> Task details
Starting at the line that contains "Decompose this app" and stopping after the line that contains "Extract all elements with their positions. The image is 320x180", transcribe the listing below exactly; do not include any pictures.

****************************************

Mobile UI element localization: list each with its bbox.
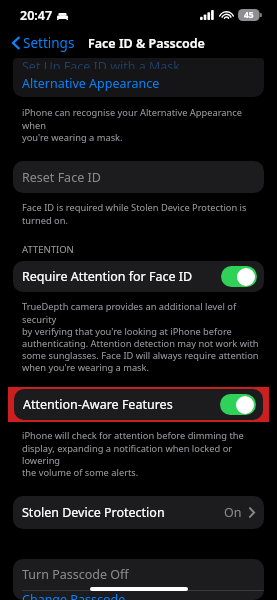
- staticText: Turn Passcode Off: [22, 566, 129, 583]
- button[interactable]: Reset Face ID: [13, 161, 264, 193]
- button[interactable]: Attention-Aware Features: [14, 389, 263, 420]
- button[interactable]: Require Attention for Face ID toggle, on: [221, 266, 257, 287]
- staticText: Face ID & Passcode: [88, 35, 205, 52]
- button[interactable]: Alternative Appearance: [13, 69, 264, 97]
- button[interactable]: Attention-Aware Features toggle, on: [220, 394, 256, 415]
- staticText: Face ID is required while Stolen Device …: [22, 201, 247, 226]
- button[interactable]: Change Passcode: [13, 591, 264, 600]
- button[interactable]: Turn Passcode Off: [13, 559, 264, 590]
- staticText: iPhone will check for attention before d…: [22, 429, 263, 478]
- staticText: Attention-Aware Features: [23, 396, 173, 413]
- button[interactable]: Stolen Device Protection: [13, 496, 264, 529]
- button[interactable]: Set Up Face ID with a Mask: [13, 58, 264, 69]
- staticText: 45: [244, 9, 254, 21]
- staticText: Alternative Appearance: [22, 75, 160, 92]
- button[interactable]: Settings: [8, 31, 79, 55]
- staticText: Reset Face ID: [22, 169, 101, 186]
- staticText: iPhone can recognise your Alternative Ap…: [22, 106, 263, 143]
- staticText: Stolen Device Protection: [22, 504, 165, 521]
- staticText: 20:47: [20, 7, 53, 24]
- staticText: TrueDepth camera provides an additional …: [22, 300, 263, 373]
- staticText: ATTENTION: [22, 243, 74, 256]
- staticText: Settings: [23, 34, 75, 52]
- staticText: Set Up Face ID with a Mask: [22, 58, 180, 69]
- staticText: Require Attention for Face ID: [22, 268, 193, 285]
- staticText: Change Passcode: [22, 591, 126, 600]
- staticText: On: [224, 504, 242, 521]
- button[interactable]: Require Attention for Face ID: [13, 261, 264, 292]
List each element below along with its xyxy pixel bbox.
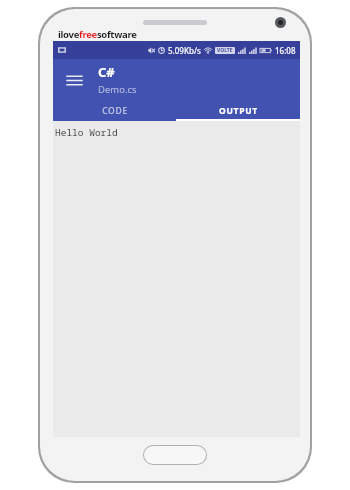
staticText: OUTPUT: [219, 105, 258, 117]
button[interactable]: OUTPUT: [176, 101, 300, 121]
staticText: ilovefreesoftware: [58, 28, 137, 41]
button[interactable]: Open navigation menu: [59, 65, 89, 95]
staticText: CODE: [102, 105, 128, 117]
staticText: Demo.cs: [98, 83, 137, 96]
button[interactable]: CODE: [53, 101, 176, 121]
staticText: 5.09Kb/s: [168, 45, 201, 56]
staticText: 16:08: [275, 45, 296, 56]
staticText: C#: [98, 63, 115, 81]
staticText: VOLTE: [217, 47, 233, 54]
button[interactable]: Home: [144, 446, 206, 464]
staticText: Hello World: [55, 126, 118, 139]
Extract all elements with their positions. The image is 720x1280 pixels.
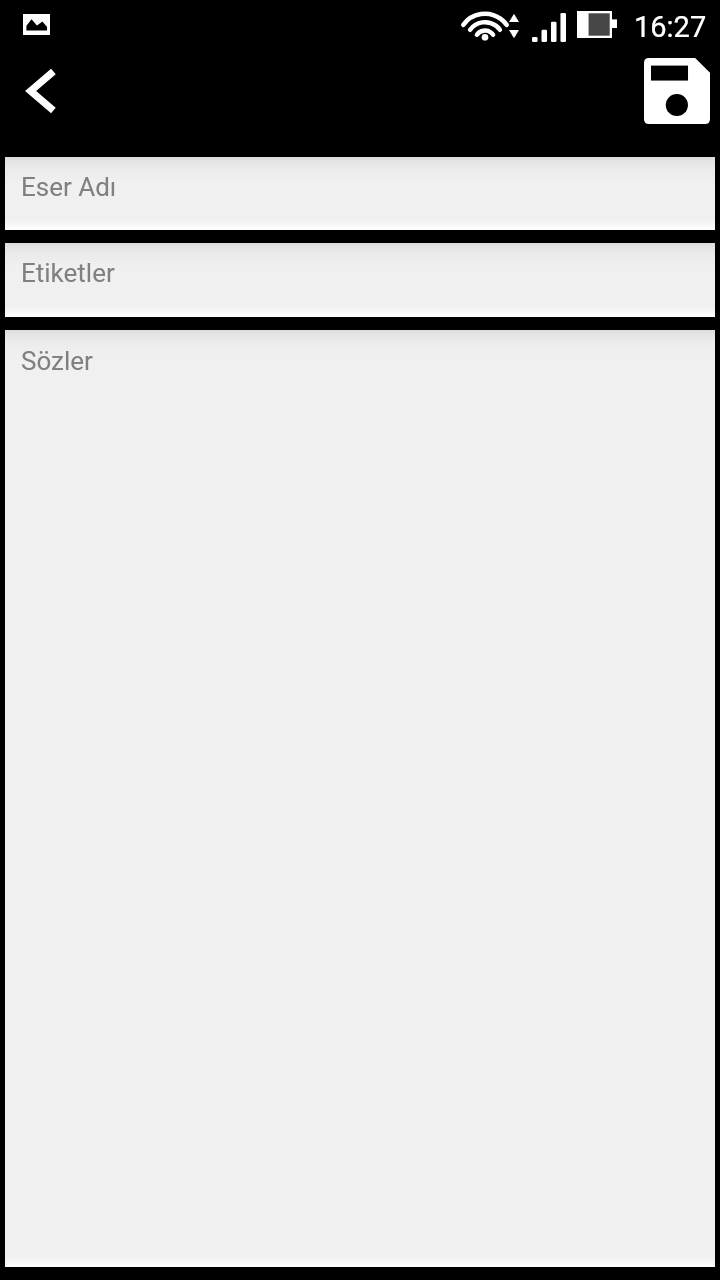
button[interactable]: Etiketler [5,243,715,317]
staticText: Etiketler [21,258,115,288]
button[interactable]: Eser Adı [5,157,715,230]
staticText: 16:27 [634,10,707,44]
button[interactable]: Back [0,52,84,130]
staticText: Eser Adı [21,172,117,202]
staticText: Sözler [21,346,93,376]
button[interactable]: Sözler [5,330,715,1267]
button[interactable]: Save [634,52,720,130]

****************************************

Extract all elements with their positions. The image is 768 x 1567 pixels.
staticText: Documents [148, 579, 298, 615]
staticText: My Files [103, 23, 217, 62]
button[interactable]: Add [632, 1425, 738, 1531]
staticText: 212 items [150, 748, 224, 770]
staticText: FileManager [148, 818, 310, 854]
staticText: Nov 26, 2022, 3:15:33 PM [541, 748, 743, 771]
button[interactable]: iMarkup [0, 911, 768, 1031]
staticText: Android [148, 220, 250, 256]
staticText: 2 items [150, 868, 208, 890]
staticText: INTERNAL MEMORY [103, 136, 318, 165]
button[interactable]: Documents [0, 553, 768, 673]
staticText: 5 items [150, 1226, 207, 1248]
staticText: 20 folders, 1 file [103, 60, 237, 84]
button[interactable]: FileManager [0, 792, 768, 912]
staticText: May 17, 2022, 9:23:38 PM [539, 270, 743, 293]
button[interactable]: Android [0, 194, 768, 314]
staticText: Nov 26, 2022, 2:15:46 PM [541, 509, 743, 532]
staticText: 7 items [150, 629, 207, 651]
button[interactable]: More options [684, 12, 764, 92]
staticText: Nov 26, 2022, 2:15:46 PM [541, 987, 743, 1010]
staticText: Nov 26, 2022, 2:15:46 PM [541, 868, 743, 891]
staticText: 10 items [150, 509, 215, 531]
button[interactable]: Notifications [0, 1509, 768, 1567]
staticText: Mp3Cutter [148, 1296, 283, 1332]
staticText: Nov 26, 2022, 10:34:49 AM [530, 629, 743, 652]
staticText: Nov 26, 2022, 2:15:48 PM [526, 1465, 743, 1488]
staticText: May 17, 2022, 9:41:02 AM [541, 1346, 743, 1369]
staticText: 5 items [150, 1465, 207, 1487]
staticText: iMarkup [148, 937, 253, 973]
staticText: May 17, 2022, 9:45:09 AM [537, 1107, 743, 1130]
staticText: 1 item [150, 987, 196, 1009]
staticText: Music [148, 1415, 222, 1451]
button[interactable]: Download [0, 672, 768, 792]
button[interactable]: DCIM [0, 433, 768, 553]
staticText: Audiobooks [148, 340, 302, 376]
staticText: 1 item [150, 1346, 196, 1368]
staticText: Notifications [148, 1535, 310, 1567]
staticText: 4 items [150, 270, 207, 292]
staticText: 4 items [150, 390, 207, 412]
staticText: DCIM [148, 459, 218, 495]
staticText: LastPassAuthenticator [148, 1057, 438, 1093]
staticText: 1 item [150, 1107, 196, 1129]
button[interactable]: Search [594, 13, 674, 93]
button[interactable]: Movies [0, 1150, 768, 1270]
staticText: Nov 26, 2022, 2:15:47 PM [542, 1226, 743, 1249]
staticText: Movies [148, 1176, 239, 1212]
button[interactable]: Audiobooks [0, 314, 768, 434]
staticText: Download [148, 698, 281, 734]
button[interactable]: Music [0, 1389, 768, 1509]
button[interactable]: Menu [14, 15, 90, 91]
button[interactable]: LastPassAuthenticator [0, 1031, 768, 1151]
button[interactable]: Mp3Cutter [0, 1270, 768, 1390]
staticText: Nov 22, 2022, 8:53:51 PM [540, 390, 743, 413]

****************************************

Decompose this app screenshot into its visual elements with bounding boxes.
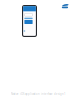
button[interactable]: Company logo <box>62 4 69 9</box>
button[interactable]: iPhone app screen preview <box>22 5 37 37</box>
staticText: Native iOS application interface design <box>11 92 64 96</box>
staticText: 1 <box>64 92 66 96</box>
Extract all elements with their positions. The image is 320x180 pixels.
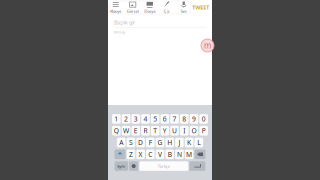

****************************************

> Solution below
Decompose this app screenshot into its visual elements with bounding boxes.
button[interactable]: Company logo <box>62 4 69 9</box>
button[interactable]: iPhone app screen preview <box>22 5 37 37</box>
staticText: Native iOS application interface design <box>11 92 64 96</box>
staticText: 1 <box>64 92 66 96</box>
Extract all elements with their positions. The image is 320x180 pixels.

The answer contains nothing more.